INAUGURAL GREEN AWARD

The Green Giant

Twenty-two years ago, with $80,000, John Bishop
opened a restaurant—and started a culinary revolution

By Andrew Morrison


AROUND NOON ON A WINTER'S DAY in 1985, a green 1962 Chrysler Saratoga pulled up outside Umberto Menghi’s iconic Yellow House on Hornby Street. It sat idling for a few minutes, then pulled back out into traffic. John Bishop, the 42-year-old Welshman at the wheel and Menghi’s long-time chef, had just decided to quit the best job he’d ever had.

It was a daring move for someone with few marketable skills other than those performed in a restaurant. Food and service were his life, and had been for as long as he could remember. When he was very young his parents divorced and his mother, Irene, moved John and his siblings from Shrewsbury, near Birmingham, to Newtown in Wales. He remembers his father’s personal setbacks as much as his love of fishing and gardening. Eric Bishop lost his job as a telephone engineer after suffering a nervous breakdown when his son was eight. He sold newspapers and remained, says his son, “a great friend of the river,” contributing angler reports for the BBC that related the conditions on the nearby river Severn. “As a kid,” Bishop remembers, “I often thought I would wake up [and suffer] a nervous breakdown, too.”

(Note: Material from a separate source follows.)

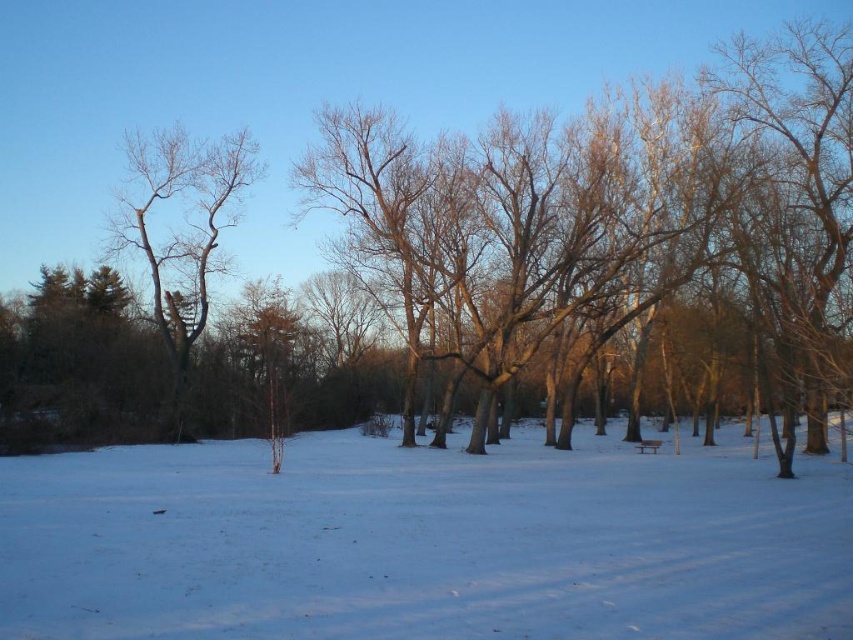 At what (x,y) coordinates should I click in order to perform the action: click on white powdery snow at center. Please return your answer as a coordinate pair (x, y). This screenshot has height=640, width=853. Looking at the image, I should click on (422, 541).

Is point (500, 605) farther from camera compared to point (242, 156)?

No, it is not.

The width and height of the screenshot is (853, 640). I want to click on white powdery snow at center, so click(x=422, y=541). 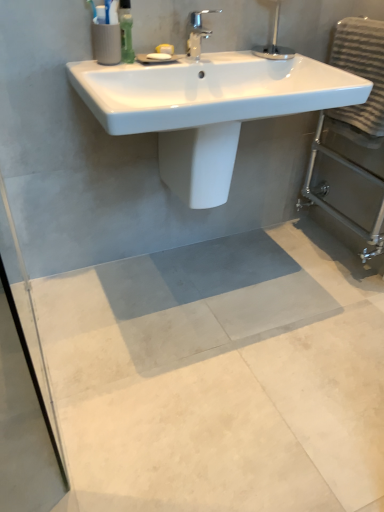 Find the location of a particular element. This screenshot has width=384, height=512. free space underneath gray textured towel at right (from a real-world perspective) is located at coordinates (322, 250).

Bishop seems to have been born attuned to service. At the age of eight he brought a hot cup of tea to his mother’s bedside (she still wonders how he boiled the water). While she was at work, John’s older brother Adrian and younger sister Cherry would sit at the kitchen table after school and study while John made them syrupy orange drinks and soufflé omelettes (“to avoid doing my homework”). He’d race the omelettes round back of the semi-detached house to show the neighbours, a retired farming couple who always seemed to be sitting by their window. Only after their enthusiastic “Bravo!” did he run back to serve his appreciative siblings.

School was a complete disaster: “Nothing grabbed me at all.” He loathed the sciences, shunned sports, and at age 15 considered joining the Royal Navy. “I wanted to see the world,” he smiles. His mother nixed the idea, recalling that his grandfather had returned from the Navy with tattoos and a drinking habit, “a rolling stone the rest of his life.” He enjoyed art so he tried his hand at watercolours only to discover he had no talent. His mother, at a loss, convinced him to apply at the Llandudno Hotel and Catering College, six hours to the north. He was accepted, but couldn’t begin classes until he was 16. In the intervening year, he worked as a “scullery lad,” filling creamer jugs and shuttling breakfast trays at the Elephant & Castle, a small hotel close to home. British cooking was stuck in the doldrums, the hangover of the rationed war years lingering long into the 1960s. “It was awful,” he recalls. “Everything was overcooked, and seldom was anything seasoned.”

 

Bishop seems to have been born attuned to service. At the age of eight he brought a hot cup of tea to his mother's bedside.



Despite the hotel’s culinary failings, it was here that Bishop first considered food’s origins. The hotelier, Mrs. Pugh, did her best to source foodstuffs locally and avoid expensive imports. “A lot of the produce in the summertime would come from the walled garden,” he remembers. Fresh, line-caught salmon would arrive from the Severn nearby.

In his first year of school he knew that cooking was his calling; he was enthralled with the idea of instructors handing down a craft. The curriculum included training in service, but his left-handedness made it difficult for him to serve and clear. “Oh, I didn’t like it at all,” he says. “It was much more fun in the kitchen.” The cooking itself was French, of course—fusion had yet to be discovered by the culinary orthodoxy and ingredients now commonplace, like balsamic vinegar and fresh ginger, were either anathema or unknown.

After receiving his certificate, Bishop worked for a year at the Danish Club in London before moving to the south of Ireland. There he cooked on and off in the coastal town of Kinsale for the better part of 10 years, eventually becoming a partner in a restaurant called Man Friday. In the off-season of 1964 (the year The Beatles released A Hard Day’s Night) he went back to England to work as a line cook at the Glyndebourne Opera House in Sussex. On short-term larks he cooked aboard the Queen Mary and the Mauritania (on the former he prepared meals for the skeleton crew at Southampton; the latter took him as far afield as the Caribbean).

He left the U.K. for good in 1973, following a friend from cooking school to Vancouver. Canada held many sources of allure, but it was the landscape that made him stay. “I fell in love with Vancouver right away.” Taking an apartment on Triumph Street on the east side, he toiled at Gastown’s Harp and Heather, a long-forgotten Irish club where, he says with amusement, “they just wanted to sell booze.”